In spite of what many believe, therapy is not only helpful for people with severe mental issues or those who have suffered a tragedy. Checking in with a therapist on a regular basis can help anyone with common, everyday issues. They work with clients to combat stress, break unhealthy habits, and work through family issues. Here are seven things that every therapist should possess.

1. Genuine Care

Having care is an essential component of being an effective counselor. A therapist must be willing and able to sit with their clients through their best and worst times. Having a continued commitment to facilitating the positive transformation of clients is key to a successful therapist.

2. A Sense of Humor

According to Lesley.edu, because counselors sit through uncomfortable and difficult situations, it is alright for counselors and their clients to lighten the mood at times and laugh along the way. This may help form a relational connection with a client. Humor in the therapeutic environment may be a valuable tool.

3. Cultural Proficiency

An effective therapist is aware of his or her own biases and does not project them onto their clients. Cultural proficiency is a key to revolve a practice around that goes above just understanding and learning about other cultures.

4. Knowledge of One’s Self

Therapists must realize that it is equally as important to reflect upon themselves as it is to observe their clients.

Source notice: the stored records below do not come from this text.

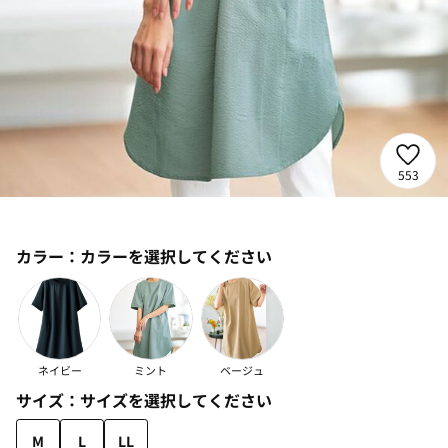
553
カラー：
カラーを選択してください
ネイビー
ミント
ベージュ
サイズ：
サイズを選択してください
M
L
LL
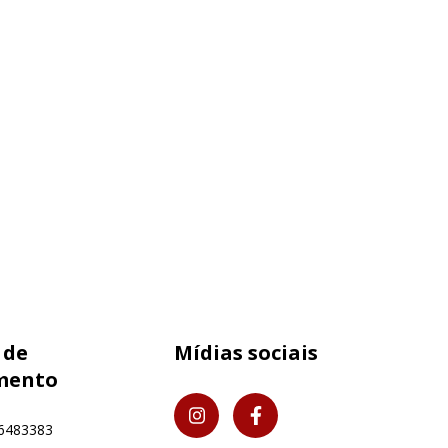
 de
Mídias sociais
mento
6483383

According to the Lazarus Institute, a therapist should feel well, think well, and act well, which helps to relate and empathize well with clients, while also conducting oneself in the professional service field.

5. Access to Resources

Often a therapist needs to refer their client to other services for them to get the best help. Therapists should be aware of the services around them so they can help their clients as best as possible with the issues they are facing.

6. Flexibility

A good therapist can recognize and accept is a client is not a good match for them. In this case, a therapist must be understanding and not take it personal, while leading the client to a better fit.

7. The Ability to Listen

While it may seem obvious, effective listening as a therapist is a learned and nuanced skill. Therapists must not only listen what their clients are saying, but also how and why they are saying it and that it means in the context of their environment. Therapists also must be able to fill in the blanks of where a client may be leaving out some information, or help the client fill in the blanks himself. What a client chooses not to share during a therapy session may be just as important as what is said out loud. Therapists should know how to listen to their clients without passing any judgment. Clients present therapists with difficult and convoluted issues, and they need to feel comfortable enough to say everything needed, without feeling as though they are being judged. Therapists must create a non-reactive stance while listening to clients and be cognizant of the difference between evaluation and observation in order to help make accurate assessments.